Law School Case Brief
Maloof v. Commissioner - 456 F.3d 645 (6th Cir. 2006)
In interpreting the (materially indistinguishable) predecessor statute to 26 U.S.C.S. § 1366, a taxpayer must make an "economic outlay" in order to increase his basis in S corporation debt (or stock) under this provision. Before the taxpayer may increase his basis, there must have occurred some transaction which, when fully consummated, left the taxpayer poorer in a material sense. "Economic outlay" has been the coin of the realm when it comes to assessing whether a transaction increases a taxpayer's basis, and the United States Tax Court consistently has concluded that a taxpayer guarantor does not make an economic outlay until required to honor the guarantee.

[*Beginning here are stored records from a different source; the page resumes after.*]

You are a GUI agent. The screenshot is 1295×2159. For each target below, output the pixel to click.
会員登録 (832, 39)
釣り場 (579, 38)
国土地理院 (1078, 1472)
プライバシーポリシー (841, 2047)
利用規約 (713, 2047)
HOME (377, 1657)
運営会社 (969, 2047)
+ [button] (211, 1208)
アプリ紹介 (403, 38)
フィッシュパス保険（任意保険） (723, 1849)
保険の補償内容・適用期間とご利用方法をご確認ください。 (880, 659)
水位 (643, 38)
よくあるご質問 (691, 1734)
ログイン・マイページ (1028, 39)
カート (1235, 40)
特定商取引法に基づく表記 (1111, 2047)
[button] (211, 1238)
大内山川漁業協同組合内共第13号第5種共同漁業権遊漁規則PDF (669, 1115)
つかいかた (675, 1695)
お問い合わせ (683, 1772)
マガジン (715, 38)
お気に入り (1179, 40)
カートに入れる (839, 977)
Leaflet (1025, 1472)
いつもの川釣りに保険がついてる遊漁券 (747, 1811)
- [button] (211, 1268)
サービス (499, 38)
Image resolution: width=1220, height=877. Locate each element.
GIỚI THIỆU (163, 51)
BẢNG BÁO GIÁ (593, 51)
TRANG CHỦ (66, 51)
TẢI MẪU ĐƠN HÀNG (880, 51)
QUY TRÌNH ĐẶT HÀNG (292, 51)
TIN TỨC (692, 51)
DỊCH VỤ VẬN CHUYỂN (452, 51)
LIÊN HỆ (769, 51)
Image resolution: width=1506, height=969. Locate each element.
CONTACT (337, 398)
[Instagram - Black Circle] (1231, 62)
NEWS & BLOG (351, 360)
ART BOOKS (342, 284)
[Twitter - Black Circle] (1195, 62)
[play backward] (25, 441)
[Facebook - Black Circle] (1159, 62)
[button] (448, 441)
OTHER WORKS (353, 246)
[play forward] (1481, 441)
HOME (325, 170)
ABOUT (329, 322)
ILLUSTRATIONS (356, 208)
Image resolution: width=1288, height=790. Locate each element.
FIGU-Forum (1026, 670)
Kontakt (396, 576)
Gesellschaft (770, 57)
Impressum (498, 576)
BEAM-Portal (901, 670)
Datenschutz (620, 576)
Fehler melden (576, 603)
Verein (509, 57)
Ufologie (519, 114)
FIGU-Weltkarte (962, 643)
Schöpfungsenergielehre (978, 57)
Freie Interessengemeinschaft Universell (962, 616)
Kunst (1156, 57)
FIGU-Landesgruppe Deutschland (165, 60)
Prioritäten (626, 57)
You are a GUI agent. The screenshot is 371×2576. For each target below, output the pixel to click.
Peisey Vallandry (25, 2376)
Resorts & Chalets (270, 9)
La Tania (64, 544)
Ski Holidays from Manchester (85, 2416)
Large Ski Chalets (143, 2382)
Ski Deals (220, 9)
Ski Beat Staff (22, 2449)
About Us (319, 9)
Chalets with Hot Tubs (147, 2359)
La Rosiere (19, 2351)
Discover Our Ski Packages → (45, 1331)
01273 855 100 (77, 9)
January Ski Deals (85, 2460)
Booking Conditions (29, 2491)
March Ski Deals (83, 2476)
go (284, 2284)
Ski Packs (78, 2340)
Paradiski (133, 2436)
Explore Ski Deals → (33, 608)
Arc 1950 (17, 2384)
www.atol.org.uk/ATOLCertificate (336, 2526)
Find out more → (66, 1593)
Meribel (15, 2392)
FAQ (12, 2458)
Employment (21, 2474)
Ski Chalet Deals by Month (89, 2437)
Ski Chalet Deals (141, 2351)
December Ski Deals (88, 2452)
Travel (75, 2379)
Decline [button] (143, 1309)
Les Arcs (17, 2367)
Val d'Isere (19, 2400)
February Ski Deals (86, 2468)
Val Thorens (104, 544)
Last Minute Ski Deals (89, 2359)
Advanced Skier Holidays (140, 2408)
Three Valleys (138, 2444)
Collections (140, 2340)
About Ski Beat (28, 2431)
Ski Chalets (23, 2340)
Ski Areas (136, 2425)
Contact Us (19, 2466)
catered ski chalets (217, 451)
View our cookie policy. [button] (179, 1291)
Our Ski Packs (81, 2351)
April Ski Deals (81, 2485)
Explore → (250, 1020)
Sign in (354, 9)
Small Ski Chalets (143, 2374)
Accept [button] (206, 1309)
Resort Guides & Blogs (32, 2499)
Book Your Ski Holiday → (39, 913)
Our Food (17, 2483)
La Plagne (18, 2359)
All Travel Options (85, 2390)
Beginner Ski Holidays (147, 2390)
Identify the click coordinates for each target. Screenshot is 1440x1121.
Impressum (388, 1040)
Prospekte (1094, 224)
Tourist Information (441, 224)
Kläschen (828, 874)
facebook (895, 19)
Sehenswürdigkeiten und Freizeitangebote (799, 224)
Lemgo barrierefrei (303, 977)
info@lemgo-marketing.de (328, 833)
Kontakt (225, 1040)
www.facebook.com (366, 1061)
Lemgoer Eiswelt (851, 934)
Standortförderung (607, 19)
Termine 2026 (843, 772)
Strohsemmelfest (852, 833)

The Internal Revenue Service (IRS) issued over $3 million in tax deficiencies against an owner of a S corporation. This owner claimed significant deductions for losses incurred by S corporations that he owned. Under 26 U.S.C.S. § 1366(d)(1), the owner's deductions from these losses could not exceed his basis in the stock or debt of the corporations. Recognizing that the losses greatly exceeded his initial investment in the corporations, the owner claimed that a $4 million bank loan to the corporations in 1993, on which the owner was a co-obligor and guarantor, permissibly increased his basis in debt of the S corporation to the shareholder (or possibly stock of the S corporation owned by the shareholder). The Tax Court upheld over $3 million in tax deficiencies. The owner appealed to the Court of Appeals.
Did the owner properly increased his basis in stock or debt when he became a co-obligor and guarantor of the loan to allow him these deductions?
The appellate court held that the relevant statutes and case law permitted an increase in basis in debt (or stock) only when the taxpayer made an economic outlay to the corporation, and the owner's status as a co-obligor on the loan established just the possibility, not the reality, of an economic outlay for the corporation. The appellate court therefore affirmed the decision of the tax court upholding over $3 million in tax deficiencies issued by the IRS against the owner.